### YOUR INSTRUCTIONS
Omit the pictures, then reproduce every remaining record exactly.

### RECORD SET
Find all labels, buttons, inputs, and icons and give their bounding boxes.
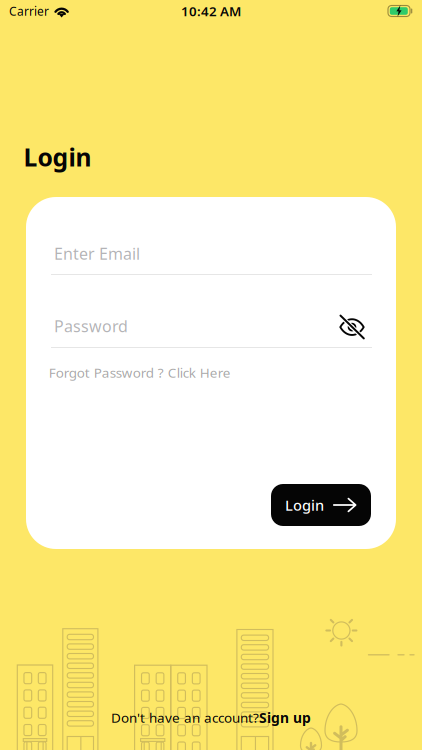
- staticText: Forgot Password ? Click Here: [49, 363, 231, 382]
- button[interactable]: Sign up: [259, 708, 311, 727]
- button[interactable]: Login: [271, 484, 371, 526]
- staticText: Enter Email: [54, 243, 140, 264]
- staticText: Sign up: [259, 708, 311, 727]
- staticText: Login: [24, 140, 92, 174]
- staticText: 10:42 AM: [181, 2, 241, 20]
- staticText: Login: [285, 495, 324, 515]
- staticText: Carrier: [9, 3, 49, 19]
- button[interactable]: Forgot Password ? Click Here: [49, 360, 231, 385]
- staticText: Password: [54, 315, 128, 337]
- button[interactable]: Show password: [333, 308, 371, 346]
- staticText: Don't have an account?: [111, 708, 259, 727]
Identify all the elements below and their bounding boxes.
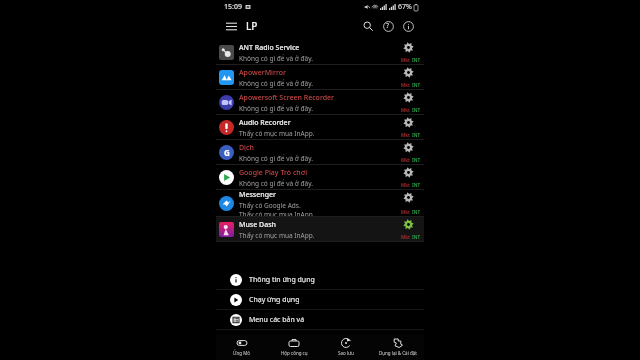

### EXERCISE SOLUTION
Find all labels, buttons, inputs, and icons and give their bounding boxes.
- staticText: Forgot Password ? Click Here: [49, 363, 231, 382]
- button[interactable]: Sign up: [259, 708, 311, 727]
- button[interactable]: Login: [271, 484, 371, 526]
- staticText: Enter Email: [54, 243, 140, 264]
- staticText: Sign up: [259, 708, 311, 727]
- staticText: Login: [24, 140, 92, 174]
- staticText: 10:42 AM: [181, 2, 241, 20]
- staticText: Login: [285, 495, 324, 515]
- staticText: Carrier: [9, 3, 49, 19]
- button[interactable]: Forgot Password ? Click Here: [49, 360, 231, 385]
- staticText: Password: [54, 315, 128, 337]
- button[interactable]: Show password: [333, 308, 371, 346]
- staticText: Don't have an account?: [111, 708, 259, 727]
Identify all the elements below and their bounding boxes.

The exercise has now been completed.